··· EXTRACTED RECORDS

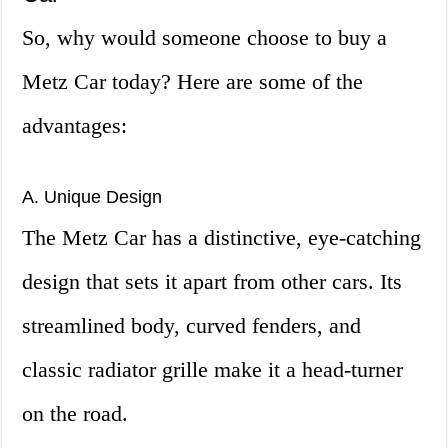
So, why would someone choose to buy a
Metz Car today? Here are some of the
advantages:
A. Unique Design
The Metz Car has a distinctive, eye-catching
design that sets it apart from other cars. Its
streamlined body, curved fenders, and
classic radiator grille make it a head-turner
on the road.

······

■ **EXERCISE DIRECTIONS**
An exact copy of the line containing "The Metz Car has a distinctive, eye-catching" and all lines after it, through the last line of the entries, is the required answer.

■ **TASK RESPONSE**
The Metz Car has a distinctive, eye-catching
design that sets it apart from other cars. Its
streamlined body, curved fenders, and
classic radiator grille make it a head-turner
on the road.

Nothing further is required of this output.